Saturday, 2 February 2008

Rainy Saturday

What is there to do on a rainy Saturday in Kraków? Other than spending hours thumbing through the linguistics section* in Massolit and going to the cinema?

I was standing in the passage under Pod Baranami, reading the listings, when a young British guy approached and asked me, in very careful Polish, if I knew where the Camera Cafe was. He was not wearing a coat and he carried a huge triangular paper packet with rose stems poking out of one end.
- In English?
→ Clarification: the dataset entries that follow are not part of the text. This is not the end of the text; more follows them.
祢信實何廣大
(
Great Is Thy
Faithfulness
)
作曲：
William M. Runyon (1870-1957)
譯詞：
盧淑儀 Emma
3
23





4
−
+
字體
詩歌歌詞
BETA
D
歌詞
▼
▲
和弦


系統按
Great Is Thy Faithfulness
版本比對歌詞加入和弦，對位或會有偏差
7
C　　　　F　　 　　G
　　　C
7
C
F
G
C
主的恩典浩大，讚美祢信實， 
I said - and then pointed him in the right direction.
- By the way... when talking to an unknown young woman you should say 'Czy Pani zna', not 'Znasz'- I called after him.**

He looked slightly nervous: I bet those roses were for some gorgeous Polish girl. Cute.

The cinema listings revealed that I was a good forty-five minutes too early for Reserwat (Pod Baranami show Polish films with English subtitles: I recommend), so I slipped into Tribeca downstairs for coffee and to drool over my language-geek candy. Yeah ok, to use the loo.
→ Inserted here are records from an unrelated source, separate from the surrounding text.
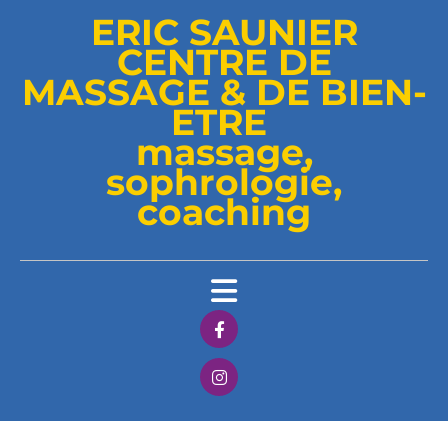
ERIC SAUNIER
CENTRE DE
MASSAGE & DE BIEN-
ETRE
massage,
sophrologie,
coaching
Tribeca is a special place. Situated on the Rynek Głowny, the main square, it was Kraków's first shot at a Starbucks-style coffee bar. Unfortunately -I believe I've mentioned before that customer service is on its way to Poland via the scenic route- they haven't quite got the same split-second snap timing going behind the bar. The result is that you order, pay, and then sit and wait for half an hour until the girl at the end of the counter shouts MAłA CZARNA I CAPPUCCINO PROSZE BARDZO.
And then you can go and collect it.

Coming out of the panie/panowie my way was blocked by at least fifteen Italians who had just ordered espresso all round. I elbowed my way through and took up a vantage point in a bay window, right by the business end of the counter.
Sure enough, after about ten minutes, fifteen tiny saucers appeared on the end of the bar. They were joined by fifteen tiny cups, fifteen tiny spoons and fifteen little glasses of water.
The Italians swarmed in on them.
And here's the thing: Italians don't sit down to drink espresso. They slouch about, they lean on the bar, they gossip, they compare the coffee with the stuff back home and they generally mill about. Then they down the shots of coffee and put the cups back on the bar straight away.

This confused the poor baristas completely.

I sat back and enjoyed the mayhem, and was pretty disappointed when my cappuccino appeared and I had to go and find somewhere to sit and drink the thing.

*Yes, I did, it's about the history and phonology of English borrowings in other European languages. Seriously sexy.
**Ok, I didn't, cos I'm too polite (see previous post) but I was thinking it.


batorego said...

I know a guy who works ticket collecting at Pod Baranami – mention my name in the right place and you're in for free. God I'm cool.

pinolona said...

Do you by any chance know anyone who works at the Amadeus Hotel? Or the Cafe Europejski? Or... for example... any given Aston Martin showroom??